Exhibitions → 2013

Contemporáneo 30__Elba Bairon


Event Details

This event finished on 16 March 2014


10.18.2013 — 03.16.2014


A new edition of the Contemporáneo program, dedicated to current, local, and regional art. On this occasion, a project specially conceived by artist Elba Bairón (La Paz, Bolivia, 1947) for this museum space is on display: a set of eight human-scale figures—made of papier-mâché—form a landscape undefined in time, complemented by small rationalist architectural constructions made of plaster.

This sculptural installation continues the line of Bairon's most recent work (winner of the Grand Prize at the National Salon for New Media and Installation and the Federico Jorge Klemm Prize for Visual Arts 2012), which is characterized by poetic subtlety, mystery, and ambiguity.

"It seems as if everything rests in a dream. As if everyone has fallen asleep or frozen so that we can contemplate them in peace. Statues of salt, who, like Lot's wife, have been left staring eternally backward. But in a strange reversal of the plot, that backward is now ours,“ writes critic Teo Wainfred in the essay accompanying the exhibition catalog. ”It is Bairon who always leads us to these territories. Every gesture in his work imprints a sketch of what our eyes might see, our brains might draw, our experience might archive for the future," he adds.

Elba Bairon's work is a parade of cryptic figures, through which the artist attempts to lead us down the path of experience. "In this world of ours, so sure of itself, these still figures arrive to point out with the tips of their methodical instruments that everything can be according to the beholder. (...) Elba is the only one who knows the background of these images. What has brought them here? But it is up to us to give them the breath of life. The command. The ‘get up and walk’," reflects Wainfred.


Elba Bairon

She was born in 1947 in La Paz, Bolivia. She studied at the School of Fine Arts in Montevideo and Chinese painting at the National Library in the same city. In 1967, she settled in Buenos Aires. Between 1980 and 1986, she studied engraving and lithography. In 1984 and 1987, she won the National Engraving Salon Prize for foreigners. In 1998, she received a grant from the National Arts Fund, and in 2001, she won the Acquisition Prize at the Bahía Blanca Contemporary Art Biennial. Since then, she has devoted himself to his papier-mâché objects and installations.

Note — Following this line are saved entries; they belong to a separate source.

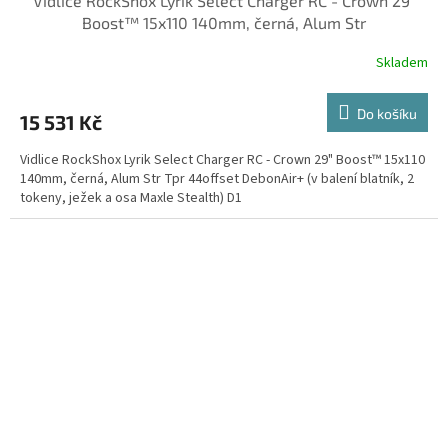
Vidlice RockShox Lyrik Select Charger RC - Crown 29"
A
Boost™ 15x110 140mm, černá, Alum Str
R
Skladem
M
Do košíku
15 531 Kč
A
Vidlice RockShox Lyrik Select Charger RC - Crown 29" Boost™ 15x110
140mm, černá, Alum Str Tpr 44offset DebonAir+ (v balení blatník, 2
tokeny, ježek a osa Maxle Stealth) D1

She has held solo and group exhibitions at the Rojas Cultural Center, Recoleta Cultural Center, Borges Cultural Center, Tigre Art Museum, Bahía Blanca Museum of Contemporary Art, Parque España Cultural Center (Rosario), Diana Lowensteien Gallery, Luisa Pedrouzo Gallery, Braga Menéndez Gallery, Zavaleta Lab Gallery, Schlifka Molina Gallery, Gallery 713, Latin American Institute of Rome, Arco (Madrid, Spain), Art Basel (Basel, Switzerland), Art Frankfurt (Germany), among many others. She lives and works in Buenos Aires.


Catalogue

Along with the exhibition, Malba published a 48-page bilingual Spanish-English catalog featuring Teo Wainfred's essay “Una cifra escondida en una piedra”, as well as a photographic record of the sculptures and color reproductions of the watercolors that served as sketches for the installation.